Checkpointing allows Cribl Stream to resume processing a file at the point where an error or restart occurred, minimizing the number of duplicate events sent downstream in the event of an interruption. To accomplish this, Cribl Stream keeps track of how many events have been processed for a given file. Resuming processing after an interruption, the Source skips the first N events it has seen and starts processing from event N+1.

The Source manages checkpoint information in memory, but writes it out to disk periodically (once per second, and on Worker shutdown) so that the information can survive a Worker restart. Cribl Stream keeps checkpoint information at the Worker Process level and does not share it between Worker Processes or Worker Nodes.

Checkpointing is a feature to keep in mind when you do disaster recovery (DR) planning.
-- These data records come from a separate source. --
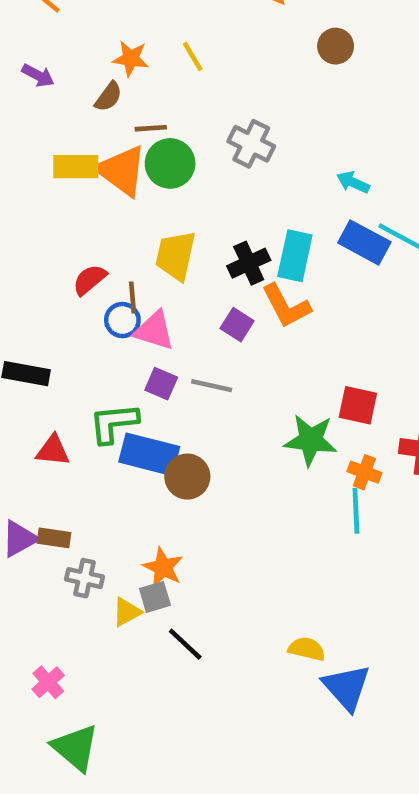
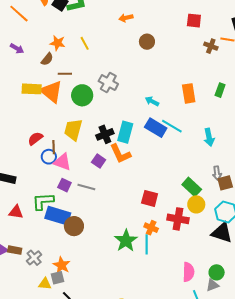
green circle: (170, 163) -> (82, 95), moved
green star: (311, 440) -> (126, 241), moved, turned 30
gray cross: (84, 578) -> (34, 258), moved, turned 35
yellow triangle: (127, 612) -> (45, 284), turned 32

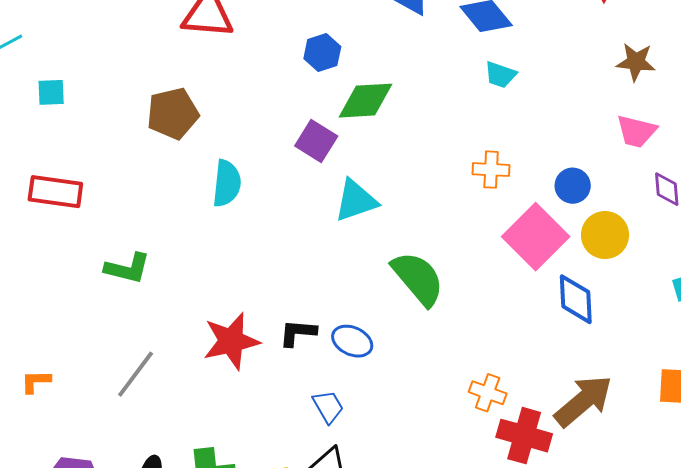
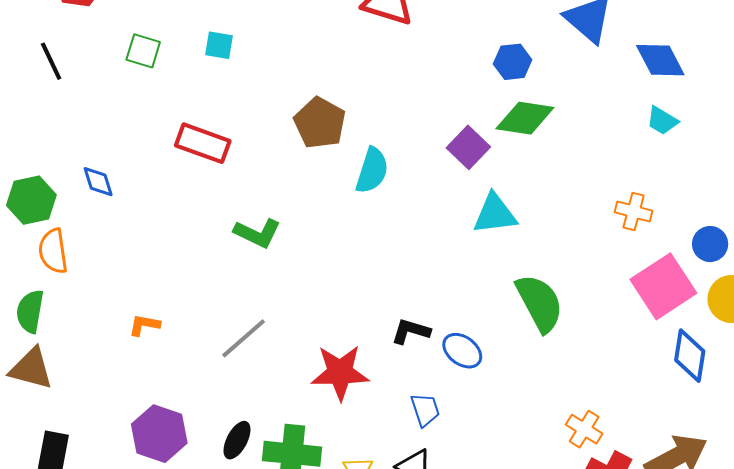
blue hexagon: (322, 53) -> (513, 62), moved
brown pentagon: (173, 114) -> (320, 123), moved, turned 30
red star: (231, 341) -> (340, 373), moved

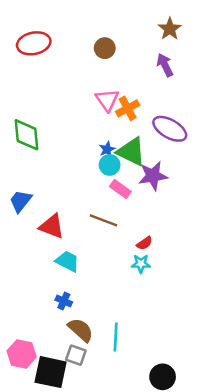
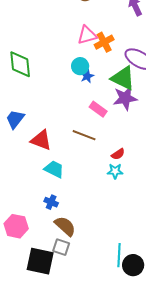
pink triangle: (107, 100) -> (87, 35), turned 50
green triangle: (131, 152) -> (123, 78), moved
cyan circle: (110, 165) -> (80, 66), moved
cyan line: (116, 337) -> (119, 255), moved
pink hexagon: (22, 354) -> (16, 226), moved

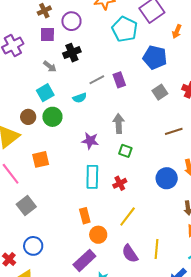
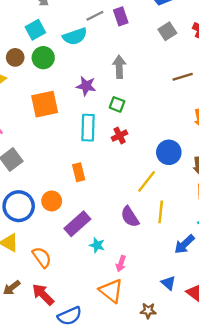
cyan semicircle: (80, 98) -> (75, 36), size x1.5
green square: (125, 151) -> (117, 104), moved
orange square: (41, 159) -> (45, 104), moved, size x1.4
blue circle: (167, 178) -> (169, 152), moved
yellow line: (128, 216) -> (147, 181), moved
orange circle: (98, 235) -> (52, 201), moved
blue circle: (33, 246) -> (19, 206), size x1.4

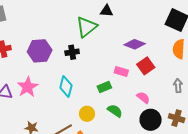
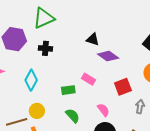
black triangle: (107, 11) -> (93, 39), moved
green triangle: (87, 27) -> (44, 18), moved
red square: (146, 66) -> (123, 87), moved
yellow circle: (87, 114) -> (37, 111), moved

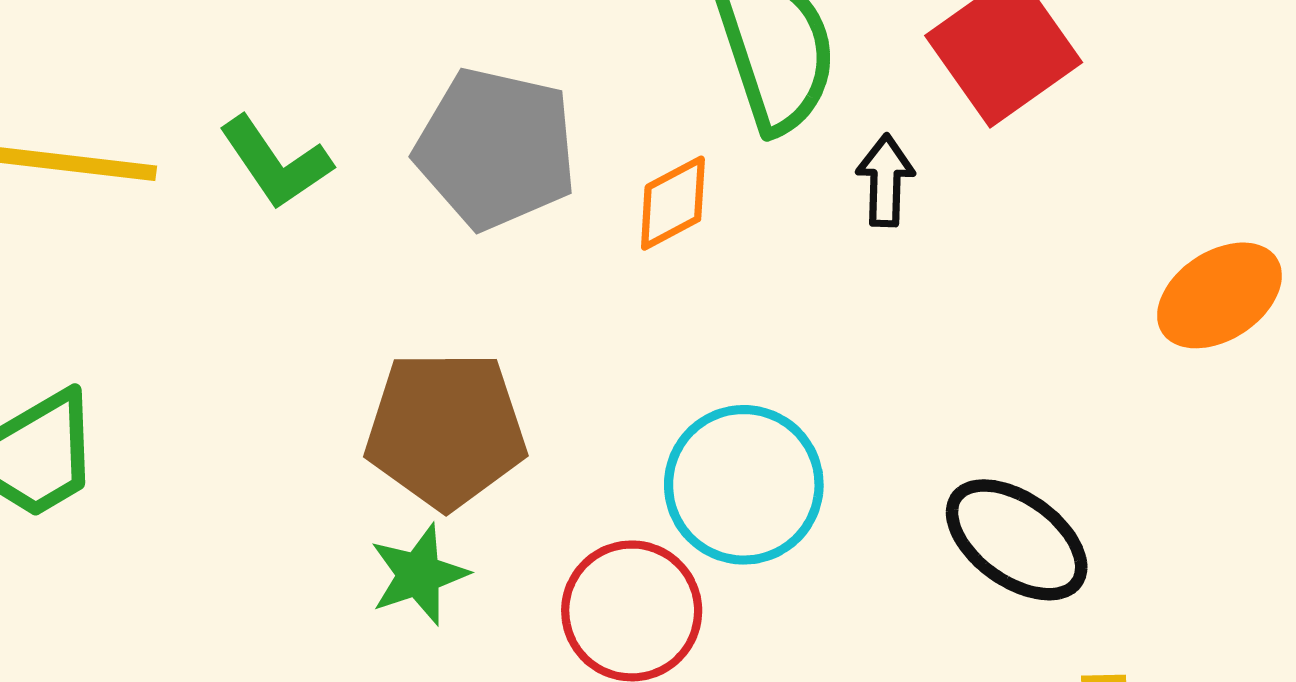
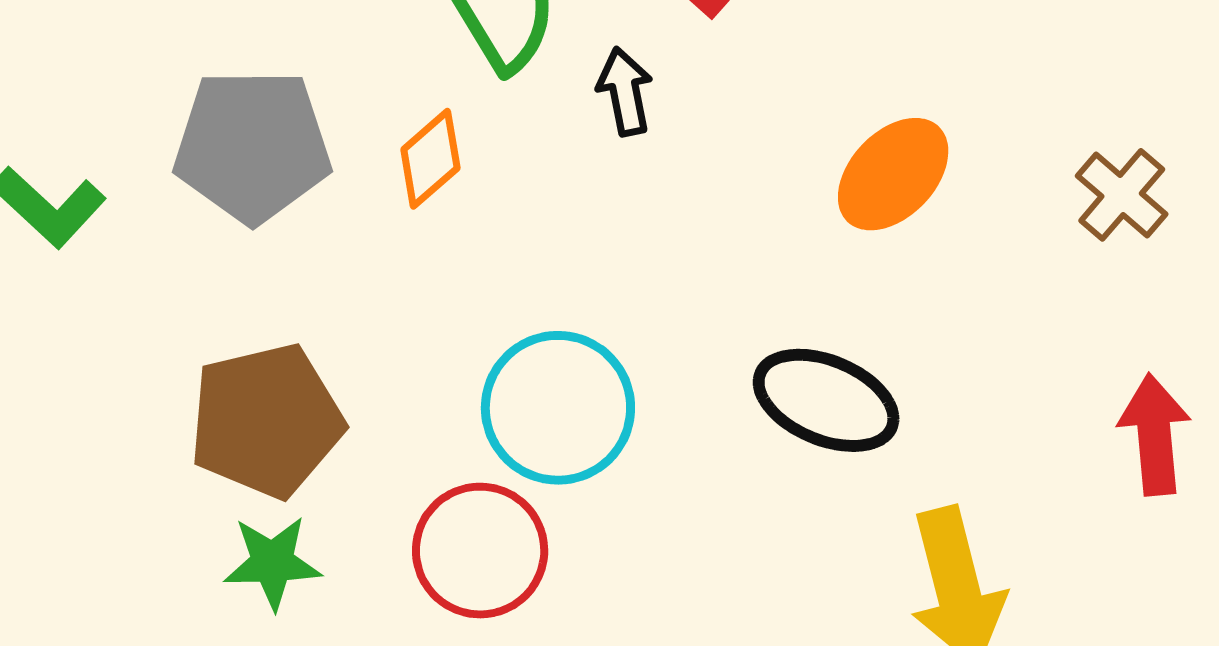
orange ellipse: (1219, 295) -> (893, 174), moved
green star: (419, 575) -> (272, 562), turned 30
Caveats to using checkpointing include: Whenever Worker Node state is destroyed (that is, when a Worker ceases to exist), checkpoint information will be lost. In Cribl.Cloud deployments, this can happen during upgrades. Also, because checkpoints are not written to disk on every event, the checkpoints written to disk will lag behind those that the S3 Source manages in memory. If the Worker Process stops abruptly without a clean shutdown, checkpoints not yet written to disk will be lost. When processing resumes, the Source will start from just after the last checkpoint written to disk, producing duplicate events corresponding to the lost checkpoints.

Located in the UI at Advanced Settings > Checkpoint Settings > Enable checkpointing, this feature is turned off by default.

Connected Destinations

Select Send to Routes to enable conditional routing, filtering, and cloning of this Source’s data via the Routing table.

Select QuickConnect to send this Source’s data to one or more Destinations via independent, direct connections.

How Cribl Stream Pulls Data

Worker Processes poll for messages from SQS, using the AWS SDK S3 APIs. Each polling call will return (by default) one message, if any are available. You can change this default using Max messages.

If no message is available, the call will time out after one second, and then polling will repeat. All Worker Processes participate in polling, so as to disribute files’ collection and processing evenly across Workers.

Proxying Requests

If you need to proxy HTTP/S requests, see System Proxy Configuration.